Nous-Capybara-7B-V1 is a 7 billion parameter language model developed by Nous Research, notable for its fine-tuning on a unique, small-scale dataset of approximately 20,000 conversational examples. This model leverages Nous Research's proprietary Amplify-instruct data synthesis technique, which combines elements from various state-of-the-art data synthesis methods like Airoboros, Evol-Instruct, and Orca.

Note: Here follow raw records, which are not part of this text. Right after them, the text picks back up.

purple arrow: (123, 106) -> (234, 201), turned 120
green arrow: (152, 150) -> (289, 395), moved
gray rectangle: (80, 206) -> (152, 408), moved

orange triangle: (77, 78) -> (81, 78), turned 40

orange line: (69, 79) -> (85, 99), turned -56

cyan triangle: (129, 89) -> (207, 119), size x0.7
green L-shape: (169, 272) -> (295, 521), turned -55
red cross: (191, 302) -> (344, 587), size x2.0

Key Capabilities & Features

  • Multi-turn Conversations: Designed specifically for multi-turn interactions, with training examples averaging over 1,000 tokens and multiple back-and-forth turns, a significant departure from models primarily trained on single-turn data.
  • Efficient Training: Achieves performance comparable to models trained on datasets 10 times larger, despite using only 20,000 examples, highlighting the efficiency of its data synthesis.
  • Complex Summarization: Demonstrates the ability to effectively summarize advanced topics and studies.
  • Reasoning & Rationality: Includes conversational data synthesized from LessWrong posts, focusing on in-depth discussions about rationality, reasoning, and self-improvement.
  • Novel Dataset: The training data largely consists of newly synthesized conversation tokens, many of which were not previously available on HuggingFace.

When to Use This Model

Nous-Capybara-7B-V1 is particularly well-suited for applications requiring:

  • Engaging Multi-turn Chatbots: Its strength in handling extended conversations makes it ideal for interactive AI agents.
  • Advanced Content Summarization: For tasks involving condensing complex information from various fields.
  • Reasoning-focused Applications: Where understanding and generating content related to rational thought and problem-solving is crucial.

It's important to note that while current benchmarks are single-turn, the model is expected to perform even better in its intended multi-turn conversational use cases. For significantly improved overall capabilities, users are recommended to consider Capybara V1.9.